Im Video: Tigers Putt zum historischen Triumph
Erinnerungen an 1997
Viel wichtiger ist Tiger im Rausch des Glücks sein damals zehnjähriger Sohn Charlie, der ihm hinterm Grün in die Arme läuft. Die rührenden Bilder erinnern an den jungen Tiger und seinen ersten Augusta-Triumph, exakt 22 Jahre und einen Tag zuvor. Damals, im April 1997, umarmte er nach dem letzten Putt seinen Vater Earl, der mit einer schweren Herzerkrankung vor Ort war. Auch wenn ein Vergleich hinkt: Augusta 2019 gehört zu den emotionalsten Momenten, die der Golfsport jemals erlebt hat.
Es ist die persönliche Geschichte des Tiger Woods, die diesen Triumph noch größer macht als es die verrücktesten Statistiken ausdrücken können. Die elf langen, frustrierenden und herausfordernden Jahre, die ihn in die Tiefen der sportlichen und persönlichen Verzweiflung führten. All die privaten Skandale und die vielen Verletzungen, die ihn immer wieder zurückwarfen. In Augusta erzählt man gern die Geschichte aus dem Jahr 2017, als Tiger für das Champions Dinner schwere Medikamente schluckte, um ein paar Stunden lang aufrecht sitzen zu können. Noch am Abend jettete er von Georgia nach England zu einem Spezialisten, der ihm eine Operation zur Versteifung der Wirbelsäule nahelegte. Tiger ließ den Eingriff in Texas durchführen, er schien das Ende seiner Karriere zu besiegeln. „Golf lag damals nicht einmal in der fernen Zukunft“, gestand er später. Aber im Geist eines Champions ist kein Platz für die Gedanken an das Aufgeben.

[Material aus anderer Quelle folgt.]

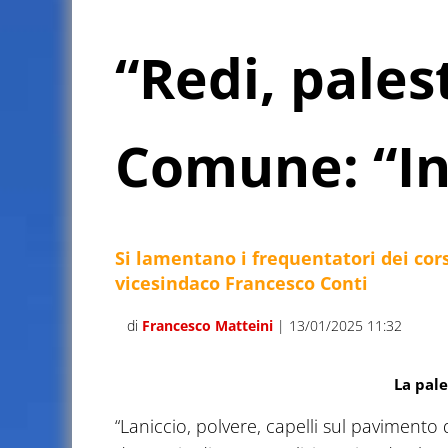
“Redi, palest
Comune: “I
Si lamentano i frequentatori dei cors
vicesindaco Francesco Conti
di
Francesco Matteini
| 13/01/2025 11:32
La pale
“Laniccio, polvere, capelli sul pavimento d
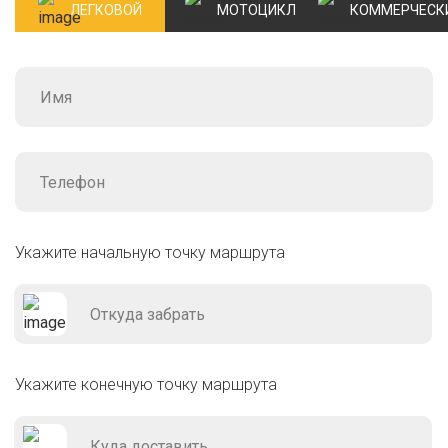
ЛЕГКОВОЙ
МОТОЦИКЛ
КОММЕРЧЕСК
Укажите начальную точку маршрута
Укажите конечную точку маршрута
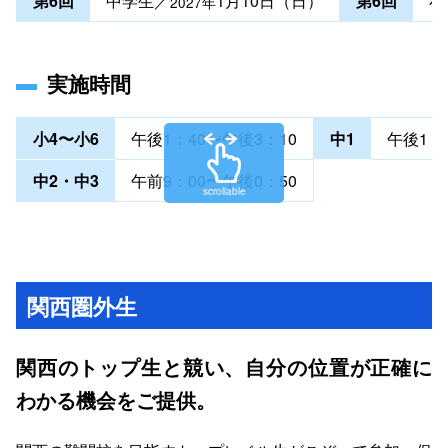
第6回
中学生／
1月10日（日）
第6回
小
2027年
実施時間
小4〜小6
午後1：40〜午後3：10
中1
午後1：
中2・中3
午前9：00〜午後0：50
scrollable
関西圏外生
関西のトップ生と競い、自分の位置が正確に
わかる機会をご提供。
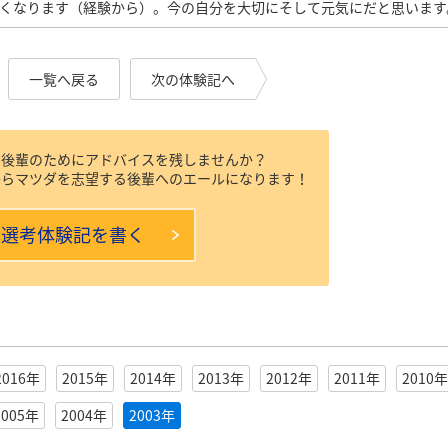
しくなります（経験から）。今の自分を大切にそして元気にだと思います
一覧へ戻る
次の体験記へ
、後輩のためにアドバイスを残しませんか？
からマツダを志望する後輩へのエールになります！
本選考体験記を書く
2016年
2015年
2014年
2013年
2012年
2011年
2010年
2005年
2004年
2003年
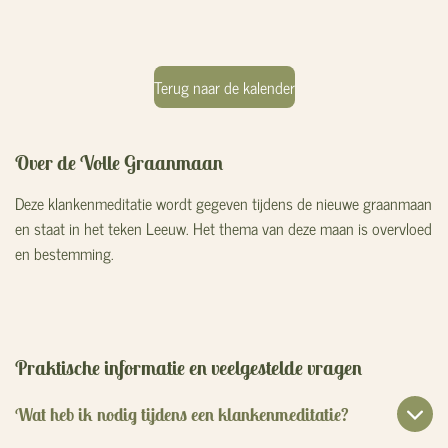
Terug naar de kalender
Over de Volle Graanmaan
Deze klankenmeditatie wordt gegeven tijdens de nieuwe graanmaan
en staat in het teken Leeuw. Het thema van deze maan is
overvloed
en bestemming.
Praktische informatie en veelgestelde vragen
Wat heb ik nodig tijdens een klankenmeditatie?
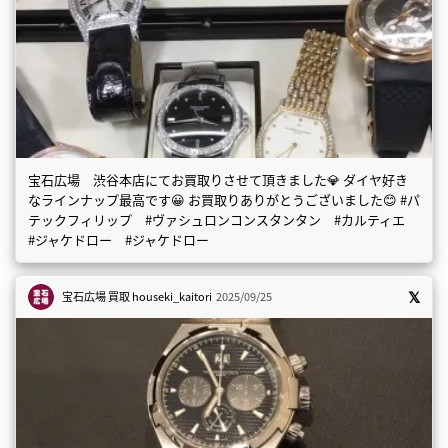
宝石広場 渋谷本店にてお買取りさせて頂きました💎 ダイヤ好き
なラインナップ最高です😀 お買取りありがとうございました😊 #パ
テックフィリップ #ヴァシュロンコンスタンタン #カルティエ
#ジャケドロー #ジャケドロー
宝石広場 買取
houseki_kaitori
2025/09/25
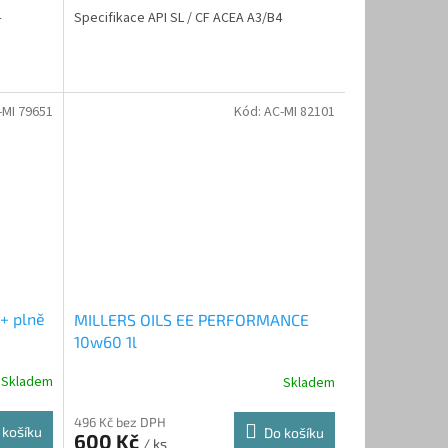
4
Specifikace API SL / CF ACEA A3/B4
-MI 79651
Kód:
AC-MI 82101
+ plně
MILLERS OILS EE PERFORMANCE
10w60 1l
Skladem
Skladem
496 Kč bez DPH
 košíku
Do košíku
600 Kč
/ ks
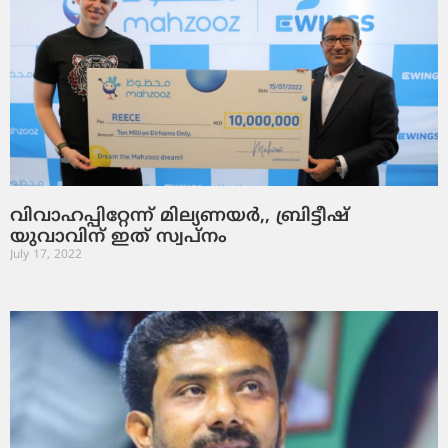
വിവാഹപ്പിറ്റേന്ന് മില്യണയര്‍,, ബ്രിട്ടീഷ്
യുവാവിന് ഇത് സ്വപ്‌നം
July 17, 2022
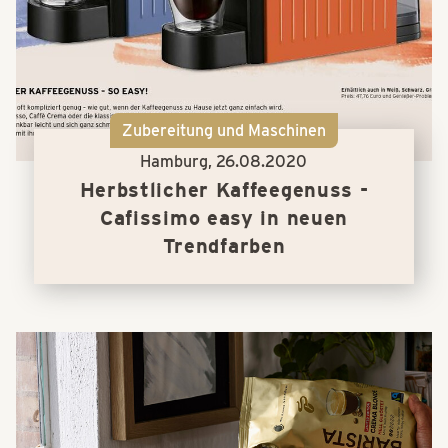
Zubereitung und Maschinen
Hamburg,
26.08.2020
Herbstlicher Kaffeegenuss -
Cafissimo easy in neuen
Trendfarben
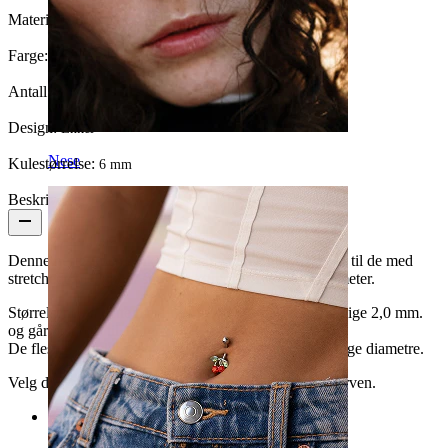
Materiale:
Kirurgisk stål
Farge:
Blank
Antall enheter:
1
Design:
Enkel
Nese
Kulestørrelse:
6 mm
Beskrivelse
Denne hesteskoen er ikke til helt vanlige hull - Den er til de med
stretchede piercinger som er større enn 1,6 mm. i diameter.
Størrelsene på dette piercingsmykket starter fra uskyldige 2,0 mm.
og går helt opp til 10 mm.
De fleste trådtykkelsene kommer også i flere forskjellige diametre.
Velg din ønsket størrelse før du legger den i handlekurven.
Kategorier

Tiger Woods glückte in Augusta 2019 das vielleicht größte Comeback in der Geschichte des Sports. Und 2022, drei Jahre später? Da kämpft er nach seinem schweren Autounfall vor etwas mehr als einem Jahr für die nächste Rückkehr auf die Tour. Wieder einmal. Es gibt keinen Grund daran zu zweifeln, dass sie ihm auch diesmal gelingen wird.